The third scenario is the most dangerous: Russia is perceived as victorious or at least enduring. This does not require Moscow to achieve all of its original war aims. It would be enough for Russia to keep significant occupied territories, secure sanctions relief, avoid accountability for war crimes, and return to international bargaining as if nothing fundamental had happened. In that case, GD would present its accommodation policy as vindicated and victorious. Anti-Western rhetoric would deepen. Quiet normalization with Moscow would accelerate. The EU’s leverage would shrink to a minimum.
What will matter is not only what happens on the battlefield, but how the outcome is interpreted in Tbilisi, Sukhumi, Tskhinvali, Yerevan, Baku, Brussels, and Moscow.

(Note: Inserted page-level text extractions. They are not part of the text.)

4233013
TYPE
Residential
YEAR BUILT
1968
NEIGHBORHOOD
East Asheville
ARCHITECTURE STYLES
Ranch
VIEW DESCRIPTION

However, what will matter is not only what happens on the battlefield, but how the outcome is interpreted in Tbilisi, Sukhumi, Tskhinvali, Yerevan, Baku, Brussels, and Moscow. For Georgia, perception will shape politics. For the EU, perception will shape policy. If Europe treats Georgia as a secondary file after the war, Russia will read that message correctly. So will Georgian society. So will the occupied regions.
It is therefore imperative that the European Union begin developing a security strategy towards Georgia and the occupied regions in the medium to long run. This strategy should be developed now, regardless of who is in power in Tbilisi and regardless of the authoritarian trend.

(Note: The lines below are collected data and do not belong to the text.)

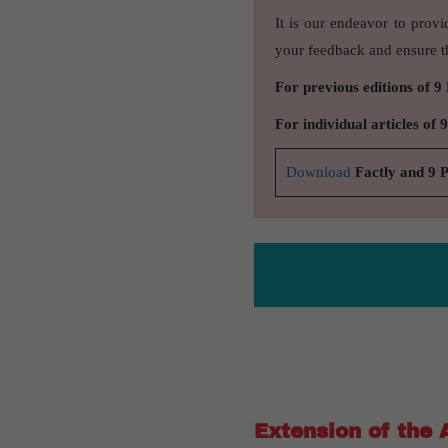
It is our endeavor to provi
your feedback and ensure th
For previous editions of 9
For individual articles of 
Download
Factly and 9 
Extension of the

Much has already been written on the pages of this journal about Georgia’s democratic backsliding, state capture, political repression, authoritarian consolidation, and the deliberate dismantling of the country’s European path by Georgian Dream. Those issues currently remain central. They should not be minimized. But this article looks at Georgia through a different lens: not as a democracy-promotion case, but as a security unit in the European order. A billiard ball, to use the old realist language. Even under a bad government, Georgia still occupies the same geography, carries the same unresolved conflicts, hosts the same illegal Russian military presence on its occupied territories, and remains exposed to the same Russian instruments of coercion.
This is the uncomfortable part for Brussels and European capitals. Georgia is becoming less politically reliable at the exact moment when it is becoming more strategically important. Georgia is the Black Sea gateway of the South Caucasus and an indispensable part of the Middle Corridor. It is connected to Europe’s future access to the Caspian basin and Central Asia. It matters for energy diversification, trade routes, sanctions enforcement, infrastructure security, and the political balance between Russia, Türkiye, Iran, China, and the EU in the wider region. Thus, there can be no serious European South Caucasus policy without Georgia.

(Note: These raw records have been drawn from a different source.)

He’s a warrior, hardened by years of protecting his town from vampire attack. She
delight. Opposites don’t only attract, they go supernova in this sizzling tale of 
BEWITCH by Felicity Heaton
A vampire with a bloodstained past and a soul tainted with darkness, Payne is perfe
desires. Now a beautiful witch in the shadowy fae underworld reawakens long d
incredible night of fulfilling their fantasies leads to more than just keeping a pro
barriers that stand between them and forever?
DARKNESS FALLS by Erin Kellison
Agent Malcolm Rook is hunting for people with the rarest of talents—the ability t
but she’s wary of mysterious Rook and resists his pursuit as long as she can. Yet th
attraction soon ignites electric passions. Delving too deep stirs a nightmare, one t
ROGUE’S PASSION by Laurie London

There can also not be a serious European security policy that ignores the occupation of Georgia’s territories.
Russia still occupies Abkhazia and the Tskhinvali Region/South Ossetia, exercising full effective control over these regions. Russian troops remain stationed there illegally in violation of international law and the bilateral obligations towards Georgia. Moscow has built military, security, customs, legal, and economic structures that bind the two regions to Russia, where the process has moved far beyond old-fashioned separatism. In both regions, Russia has integrated security structures, controlled border management, shaped customs and law enforcement, pushed legal harmonization, used passports as leverage, taken strategic property such as Bichvinta, and advanced its military position on the Black Sea coast, including around Ochamchire.
This is therefore not a local Georgian problem. It is a European arms-control problem that has implications for Black Sea security. It is also prone to becoming a sanctions-enforcement problem. But overall, it is a test of whether Europe’s next security architecture will address all Russian occupations, or only the one that became too large to ignore.
If the post-war settlement and new European security architecture address only Ukraine but leave Georgia and Moldova outside the frame, Europe will create a hierarchy of occupations.
If the post-war settlement and new European security architecture address only Ukraine but leave Georgia and Moldova outside the frame, Europe will create a hierarchy of occupations. Russia will understand that some occupations are negotiable, tolerable, and can eventually be absorbed into the background noise of diplomacy. That would not be the peace that the European continents aspire to, but a surrender to a precedent that would ultimately undermine European security. And let’s make no mistake, the reason why Russia became so emboldened in Ukraine, first in 2014 and then in 2022, was that it got away with snatching Georgian territories and paying zero price for it. 2008 might sound like ancient history, but for those of us who remember and were first-hand witnesses, the application of the same rule of force to Crimea and further was just a matter of time.
Suspending Georgia’s candidate status, as some European states are considering, would be a strategic mistake. It would punish the wrong side of the Georgian political divide and hand Georgian Dream the propaganda victory it wants.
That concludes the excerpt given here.